> **Exercise instructions**: Down to the final line, return the records unchanged.

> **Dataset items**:

__________________________________________________

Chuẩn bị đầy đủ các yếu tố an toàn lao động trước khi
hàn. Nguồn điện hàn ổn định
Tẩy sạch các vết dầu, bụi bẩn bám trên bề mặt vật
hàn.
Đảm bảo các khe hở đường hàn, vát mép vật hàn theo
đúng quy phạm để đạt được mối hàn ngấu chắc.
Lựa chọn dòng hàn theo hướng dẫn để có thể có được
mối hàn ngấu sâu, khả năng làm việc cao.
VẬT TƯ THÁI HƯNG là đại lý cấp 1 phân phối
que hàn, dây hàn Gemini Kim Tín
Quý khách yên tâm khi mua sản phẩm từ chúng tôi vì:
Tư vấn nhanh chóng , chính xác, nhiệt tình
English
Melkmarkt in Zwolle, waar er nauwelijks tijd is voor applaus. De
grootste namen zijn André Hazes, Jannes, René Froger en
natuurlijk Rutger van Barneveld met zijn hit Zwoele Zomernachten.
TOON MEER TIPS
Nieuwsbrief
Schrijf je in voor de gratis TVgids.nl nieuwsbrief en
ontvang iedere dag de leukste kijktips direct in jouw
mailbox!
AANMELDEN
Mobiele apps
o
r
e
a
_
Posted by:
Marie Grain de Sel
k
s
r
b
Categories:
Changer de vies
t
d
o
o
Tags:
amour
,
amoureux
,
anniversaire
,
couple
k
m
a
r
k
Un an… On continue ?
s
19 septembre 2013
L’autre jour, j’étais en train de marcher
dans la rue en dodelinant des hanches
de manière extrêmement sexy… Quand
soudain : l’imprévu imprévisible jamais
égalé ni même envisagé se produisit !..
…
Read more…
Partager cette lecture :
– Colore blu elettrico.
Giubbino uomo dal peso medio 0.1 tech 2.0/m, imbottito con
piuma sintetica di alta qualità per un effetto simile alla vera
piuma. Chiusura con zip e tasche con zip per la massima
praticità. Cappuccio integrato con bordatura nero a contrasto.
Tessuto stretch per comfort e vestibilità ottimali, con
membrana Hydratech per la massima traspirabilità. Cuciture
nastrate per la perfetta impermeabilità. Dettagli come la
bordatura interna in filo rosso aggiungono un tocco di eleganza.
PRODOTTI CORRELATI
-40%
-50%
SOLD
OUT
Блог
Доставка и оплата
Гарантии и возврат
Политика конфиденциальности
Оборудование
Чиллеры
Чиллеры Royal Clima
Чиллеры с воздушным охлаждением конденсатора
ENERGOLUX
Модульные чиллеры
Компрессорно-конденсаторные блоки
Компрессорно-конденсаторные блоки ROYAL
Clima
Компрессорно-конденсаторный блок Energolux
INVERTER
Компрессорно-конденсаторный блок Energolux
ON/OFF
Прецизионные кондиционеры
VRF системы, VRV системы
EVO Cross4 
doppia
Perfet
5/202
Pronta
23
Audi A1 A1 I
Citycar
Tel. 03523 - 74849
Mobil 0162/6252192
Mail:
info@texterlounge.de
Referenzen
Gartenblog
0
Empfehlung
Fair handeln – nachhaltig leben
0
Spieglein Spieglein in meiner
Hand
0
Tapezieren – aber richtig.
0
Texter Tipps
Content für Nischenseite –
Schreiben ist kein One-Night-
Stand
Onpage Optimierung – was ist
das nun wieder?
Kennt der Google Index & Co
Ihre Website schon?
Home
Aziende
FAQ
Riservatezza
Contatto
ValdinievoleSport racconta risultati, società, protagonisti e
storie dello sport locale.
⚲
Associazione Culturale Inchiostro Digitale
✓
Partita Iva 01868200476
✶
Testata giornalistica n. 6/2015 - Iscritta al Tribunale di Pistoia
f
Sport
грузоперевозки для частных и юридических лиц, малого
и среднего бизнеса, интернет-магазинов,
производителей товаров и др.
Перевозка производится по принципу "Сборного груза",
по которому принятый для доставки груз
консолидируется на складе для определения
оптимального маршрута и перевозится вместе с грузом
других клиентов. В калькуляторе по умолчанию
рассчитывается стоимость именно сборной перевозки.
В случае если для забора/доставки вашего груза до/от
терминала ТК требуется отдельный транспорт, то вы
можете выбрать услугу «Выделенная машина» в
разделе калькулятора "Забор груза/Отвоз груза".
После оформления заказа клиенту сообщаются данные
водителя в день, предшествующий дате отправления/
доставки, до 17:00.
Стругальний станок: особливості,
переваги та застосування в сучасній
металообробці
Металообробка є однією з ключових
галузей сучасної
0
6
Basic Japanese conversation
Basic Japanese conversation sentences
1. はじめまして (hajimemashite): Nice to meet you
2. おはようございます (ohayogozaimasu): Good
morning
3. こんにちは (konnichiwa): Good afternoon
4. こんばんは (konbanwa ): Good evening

__________________________________________________

> **Answer to this exercise**:
Chuẩn bị đầy đủ các yếu tố an toàn lao động trước khi
hàn. Nguồn điện hàn ổn định
Tẩy sạch các vết dầu, bụi bẩn bám trên bề mặt vật
hàn.
Đảm bảo các khe hở đường hàn, vát mép vật hàn theo
đúng quy phạm để đạt được mối hàn ngấu chắc.
Lựa chọn dòng hàn theo hướng dẫn để có thể có được
mối hàn ngấu sâu, khả năng làm việc cao.
VẬT TƯ THÁI HƯNG là đại lý cấp 1 phân phối
que hàn, dây hàn Gemini Kim Tín
Quý khách yên tâm khi mua sản phẩm từ chúng tôi vì:
Tư vấn nhanh chóng , chính xác, nhiệt tình
English
Melkmarkt in Zwolle, waar er nauwelijks tijd is voor applaus. De
grootste namen zijn André Hazes, Jannes, René Froger en
natuurlijk Rutger van Barneveld met zijn hit Zwoele Zomernachten.
TOON MEER TIPS
Nieuwsbrief
Schrijf je in voor de gratis TVgids.nl nieuwsbrief en
ontvang iedere dag de leukste kijktips direct in jouw
mailbox!
AANMELDEN
Mobiele apps
o
r
e
a
_
Posted by:
Marie Grain de Sel
k
s
r
b
Categories:
Changer de vies
t
d
o
o
Tags:
amour
,
amoureux
,
anniversaire
,
couple
k
m
a
r
k
Un an… On continue ?
s
19 septembre 2013
L’autre jour, j’étais en train de marcher
dans la rue en dodelinant des hanches
de manière extrêmement sexy… Quand
soudain : l’imprévu imprévisible jamais
égalé ni même envisagé se produisit !..
…
Read more…
Partager cette lecture :
– Colore blu elettrico.
Giubbino uomo dal peso medio 0.1 tech 2.0/m, imbottito con
piuma sintetica di alta qualità per un effetto simile alla vera
piuma. Chiusura con zip e tasche con zip per la massima
praticità. Cappuccio integrato con bordatura nero a contrasto.
Tessuto stretch per comfort e vestibilità ottimali, con
membrana Hydratech per la massima traspirabilità. Cuciture
nastrate per la perfetta impermeabilità. Dettagli come la
bordatura interna in filo rosso aggiungono un tocco di eleganza.
PRODOTTI CORRELATI
-40%
-50%
SOLD
OUT
Блог
Доставка и оплата
Гарантии и возврат
Политика конфиденциальности
Оборудование
Чиллеры
Чиллеры Royal Clima
Чиллеры с воздушным охлаждением конденсатора
ENERGOLUX
Модульные чиллеры
Компрессорно-конденсаторные блоки
Компрессорно-конденсаторные блоки ROYAL
Clima
Компрессорно-конденсаторный блок Energolux
INVERTER
Компрессорно-конденсаторный блок Energolux
ON/OFF
Прецизионные кондиционеры
VRF системы, VRV системы
EVO Cross4 
doppia
Perfet
5/202
Pronta
23
Audi A1 A1 I
Citycar
Tel. 03523 - 74849
Mobil 0162/6252192
Mail:
info@texterlounge.de
Referenzen
Gartenblog
0
Empfehlung
Fair handeln – nachhaltig leben
0
Spieglein Spieglein in meiner
Hand
0
Tapezieren – aber richtig.
0
Texter Tipps
Content für Nischenseite –
Schreiben ist kein One-Night-
Stand
Onpage Optimierung – was ist
das nun wieder?
Kennt der Google Index & Co
Ihre Website schon?
Home
Aziende
FAQ
Riservatezza
Contatto
ValdinievoleSport racconta risultati, società, protagonisti e
storie dello sport locale.
⚲
Associazione Culturale Inchiostro Digitale
✓
Partita Iva 01868200476
✶
Testata giornalistica n. 6/2015 - Iscritta al Tribunale di Pistoia
f
Sport
грузоперевозки для частных и юридических лиц, малого
и среднего бизнеса, интернет-магазинов,
производителей товаров и др.
Перевозка производится по принципу "Сборного груза",
по которому принятый для доставки груз
консолидируется на складе для определения
оптимального маршрута и перевозится вместе с грузом
других клиентов. В калькуляторе по умолчанию
рассчитывается стоимость именно сборной перевозки.
В случае если для забора/доставки вашего груза до/от
терминала ТК требуется отдельный транспорт, то вы
можете выбрать услугу «Выделенная машина» в
разделе калькулятора "Забор груза/Отвоз груза".
После оформления заказа клиенту сообщаются данные
водителя в день, предшествующий дате отправления/
доставки, до 17:00.
Стругальний станок: особливості,
переваги та застосування в сучасній
металообробці
Металообробка є однією з ключових
галузей сучасної
0
6
Basic Japanese conversation
Basic Japanese conversation sentences
1. はじめまして (hajimemashite): Nice to meet you
2. おはようございます (ohayogozaimasu): Good
morning
3. こんにちは (konnichiwa): Good afternoon
4. こんばんは (konbanwa ): Good evening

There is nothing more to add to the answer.